Psychology explains how people raised in the ’60s and ’70s were impacted by these 7 childhood phrases

Parenting Back Then: Lessons From the 1960s and 1970s
Parenting Back Then: Lessons From the 1960s and 1970s

The 1960s and 1970s featured parenting styles that emphasized clear rules, less hovering, and few digital distractions. Millions of kids grew up absorbing lessons from that era that still shape how they behave as adults. Modern psychology evaluates these approaches, weighing their pros and cons and describing how those older norms influenced social behavior.

Raising Kids Without Screens

In the 1960s and 1970s, family life unfolded largely without screens. It was a time when raising children focused on family interaction and explicit instruction. “No screens” was basically the default (no smartphones, tablets, or constant internet).

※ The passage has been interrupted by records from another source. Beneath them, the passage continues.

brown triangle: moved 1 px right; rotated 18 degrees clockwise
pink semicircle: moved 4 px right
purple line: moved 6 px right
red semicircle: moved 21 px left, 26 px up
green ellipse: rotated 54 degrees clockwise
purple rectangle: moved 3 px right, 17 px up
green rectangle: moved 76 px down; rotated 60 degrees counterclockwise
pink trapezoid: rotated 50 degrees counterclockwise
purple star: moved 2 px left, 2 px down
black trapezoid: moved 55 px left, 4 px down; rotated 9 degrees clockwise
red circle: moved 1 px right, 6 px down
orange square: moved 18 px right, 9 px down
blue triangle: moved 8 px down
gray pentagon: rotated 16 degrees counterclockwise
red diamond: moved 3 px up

That limited digital distractions and encouraged children toward face-to-face socializing.

Parents used strict norms at the dinner table, where adults steered conversations and taught kids to listen and respect social order with the lesson “Children listen, don’t interrupt.” That firm style also came with the familiar line “Because I say so,” which made parental authority clear. While that didn’t encourage negotiation, it did instill a sense of order and responsibility for many kids. These methods can look dated now, since current parenting often favors more back-and-forth and mutual understanding.

Seven Lessons That Shaped Resilience and Responsibility

Parenting in the 1960s and 1970s aimed to build resilience and discipline through seven key lessons. One was “Life is not fair,” used to halt complaints and comparisons and teach children to face disappointments without getting stuck. Another was “Eat what’s there,” which discouraged pickiness at meals and encouraged adapting to less-than-ideal situations.

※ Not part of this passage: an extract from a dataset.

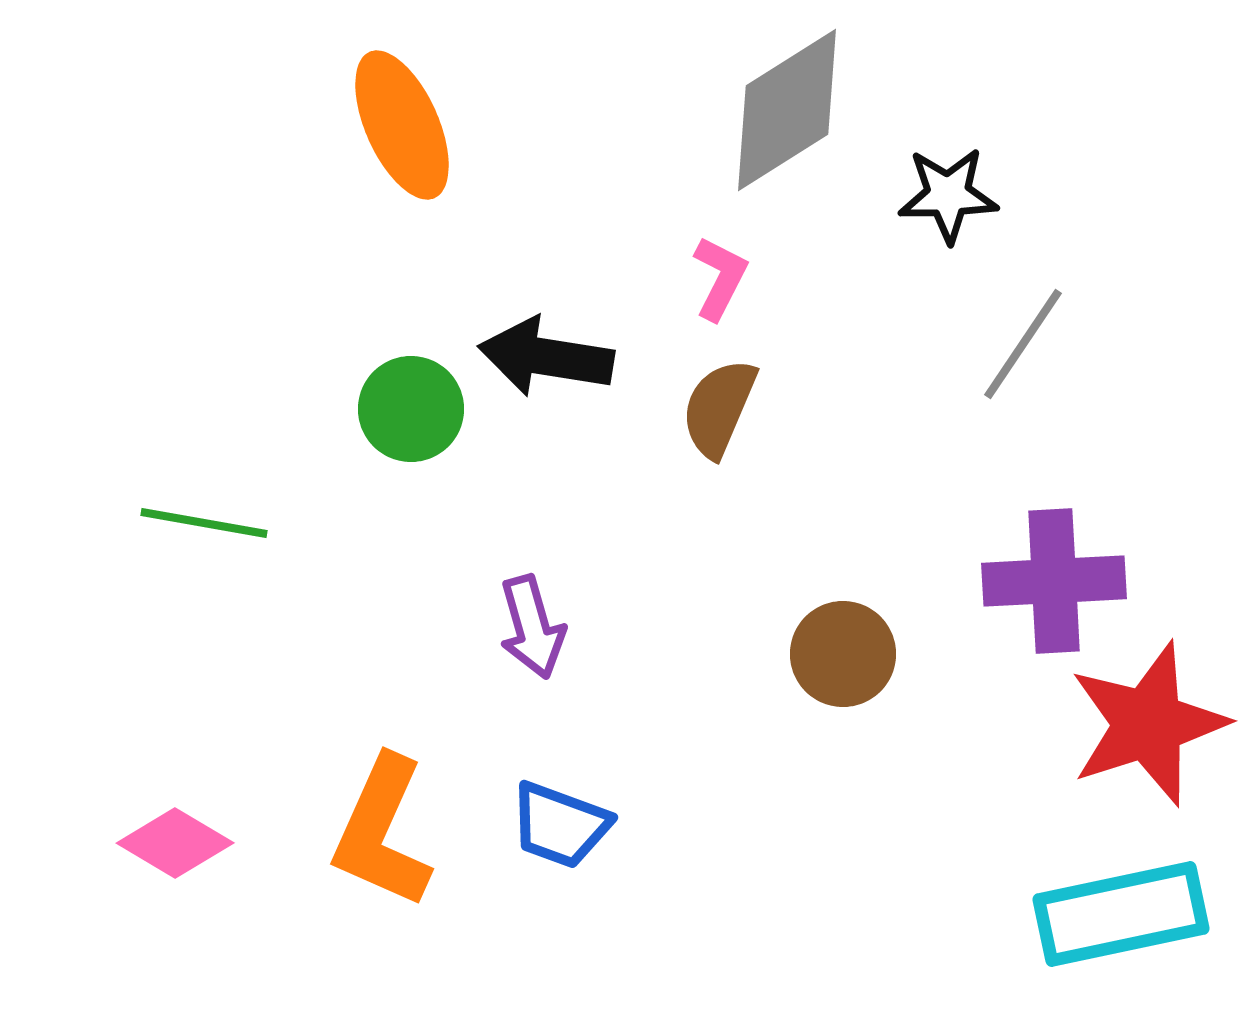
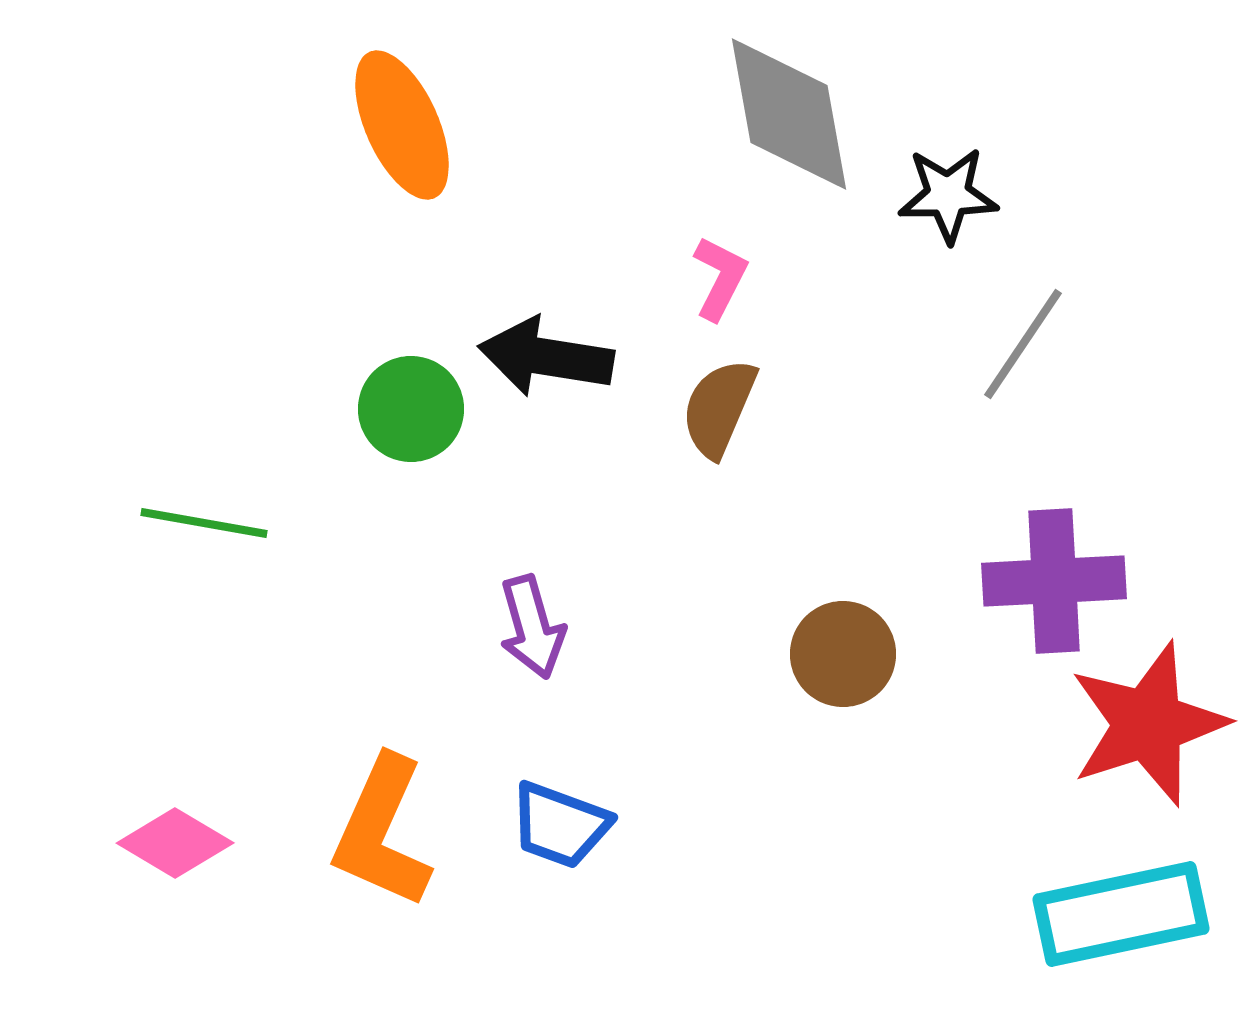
gray diamond: moved 2 px right, 4 px down; rotated 68 degrees counterclockwise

Financial common sense showed up in “Money doesn’t grow on trees,” a reminder that spending comes from effort, which helped raise generations aware of saving and work. Emotional control was taught bluntly with “Stop crying,” a push toward self-regulation (though modern viewpoints warn this could invalidate feelings).

Finally, the message “You are not special by default” pushed kids to earn recognition through effort, stressing individual responsibility and merit—an idea at odds with approaches that prioritized self-esteem.

A Balanced Look Back

Assessments from intergenerational research and contemporary psychology are mixed. The lessons from that era encouraged tolerance for frustration, discipline, and responsibility, and they helped people handle setbacks without relying solely on external validation. At the same time, some phrases are criticized for promoting emotional rigidity and limiting conversation. Modern psychology questions practices that invalidate feelings while avoiding a simple praise-or-blame judgment of past methods.

The debate raises questions about parental limits, authority, and how to balance emotional containment with psychological strength. As parenting shifts toward dialogue and emotional awareness, some lessons from the past remain useful.

The historical view of parenting in the 1960s and 1970s shows cultural change and how those principles continue to shape the present. Reviewing these lessons can help find a balanced approach that preserves resilience and discipline while incorporating greater empathy and conversation for current and future generations.